(TASK ITEM)
Starting at the line that contains "Segment every instance", output each line exactly as written through the end of the listing below, but leave out the pictures.

(DATA EXTRACTS)
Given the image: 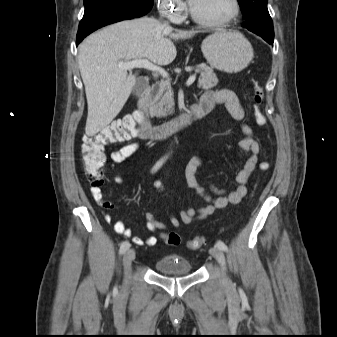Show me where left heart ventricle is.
Wrapping results in <instances>:
<instances>
[{
	"mask_svg": "<svg viewBox=\"0 0 337 337\" xmlns=\"http://www.w3.org/2000/svg\"><path fill=\"white\" fill-rule=\"evenodd\" d=\"M191 6L200 17L222 20L231 11V0H194Z\"/></svg>",
	"mask_w": 337,
	"mask_h": 337,
	"instance_id": "obj_1",
	"label": "left heart ventricle"
}]
</instances>
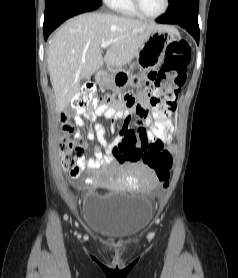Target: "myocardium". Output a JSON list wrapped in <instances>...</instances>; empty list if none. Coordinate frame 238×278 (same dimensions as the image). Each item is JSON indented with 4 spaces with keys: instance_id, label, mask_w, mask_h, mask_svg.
Instances as JSON below:
<instances>
[{
    "instance_id": "f54148a6",
    "label": "myocardium",
    "mask_w": 238,
    "mask_h": 278,
    "mask_svg": "<svg viewBox=\"0 0 238 278\" xmlns=\"http://www.w3.org/2000/svg\"><path fill=\"white\" fill-rule=\"evenodd\" d=\"M131 1H132L134 9L138 13V15H140L143 18L150 19V20H156V19L161 18L162 16H164L167 13L168 8H169V0H164L163 10L157 15H149L142 9L140 0H131Z\"/></svg>"
}]
</instances>
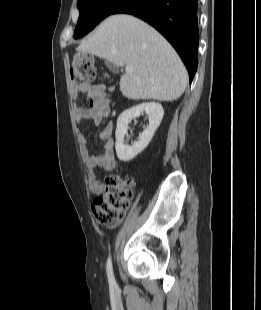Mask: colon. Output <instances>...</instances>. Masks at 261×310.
<instances>
[{"label": "colon", "instance_id": "5ec220e1", "mask_svg": "<svg viewBox=\"0 0 261 310\" xmlns=\"http://www.w3.org/2000/svg\"><path fill=\"white\" fill-rule=\"evenodd\" d=\"M98 75L94 58L88 53H76L70 65L71 80L75 85H86ZM133 181L117 175L105 178L104 192L94 199L92 212L97 222L105 227H115L123 219L132 198Z\"/></svg>", "mask_w": 261, "mask_h": 310}]
</instances>
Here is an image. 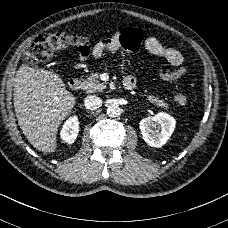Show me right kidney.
I'll return each instance as SVG.
<instances>
[{"instance_id":"right-kidney-1","label":"right kidney","mask_w":228,"mask_h":228,"mask_svg":"<svg viewBox=\"0 0 228 228\" xmlns=\"http://www.w3.org/2000/svg\"><path fill=\"white\" fill-rule=\"evenodd\" d=\"M78 135V120L76 117L70 118L63 127L61 136L64 141L73 143Z\"/></svg>"}]
</instances>
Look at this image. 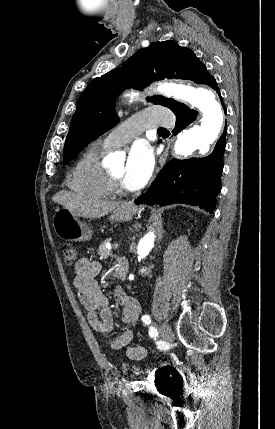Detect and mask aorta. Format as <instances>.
Instances as JSON below:
<instances>
[{"label":"aorta","instance_id":"762f6f07","mask_svg":"<svg viewBox=\"0 0 275 429\" xmlns=\"http://www.w3.org/2000/svg\"><path fill=\"white\" fill-rule=\"evenodd\" d=\"M157 91L167 97L189 103L202 113L198 125L184 130L177 136L174 151L179 156H189L196 150L205 154L210 144L218 137L225 122V110L214 90L208 86L197 87L174 83H164L157 87ZM136 93L127 95L129 101L136 97ZM113 159V157H112ZM156 235L153 231L145 234L138 243L137 257L145 259L154 247Z\"/></svg>","mask_w":275,"mask_h":429}]
</instances>
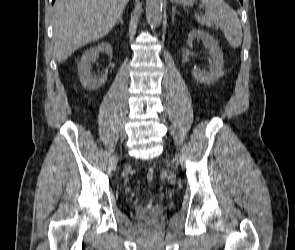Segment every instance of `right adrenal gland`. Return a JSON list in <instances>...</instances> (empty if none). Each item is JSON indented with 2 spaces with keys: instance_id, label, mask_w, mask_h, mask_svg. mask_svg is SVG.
I'll use <instances>...</instances> for the list:
<instances>
[{
  "instance_id": "obj_1",
  "label": "right adrenal gland",
  "mask_w": 295,
  "mask_h": 250,
  "mask_svg": "<svg viewBox=\"0 0 295 250\" xmlns=\"http://www.w3.org/2000/svg\"><path fill=\"white\" fill-rule=\"evenodd\" d=\"M123 23V17H122V15L119 17V19L117 20V23Z\"/></svg>"
}]
</instances>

(TASK ANSWER)
Segment every instance of `right adrenal gland`. Return a JSON list in <instances>...</instances> (empty if none). Each item is JSON indented with 2 spaces with keys: instance_id, label, mask_w, mask_h, mask_svg. mask_svg is SVG.
I'll use <instances>...</instances> for the list:
<instances>
[{
  "instance_id": "obj_1",
  "label": "right adrenal gland",
  "mask_w": 295,
  "mask_h": 250,
  "mask_svg": "<svg viewBox=\"0 0 295 250\" xmlns=\"http://www.w3.org/2000/svg\"><path fill=\"white\" fill-rule=\"evenodd\" d=\"M123 23V17H122V15L119 17V19L117 20V23Z\"/></svg>"
}]
</instances>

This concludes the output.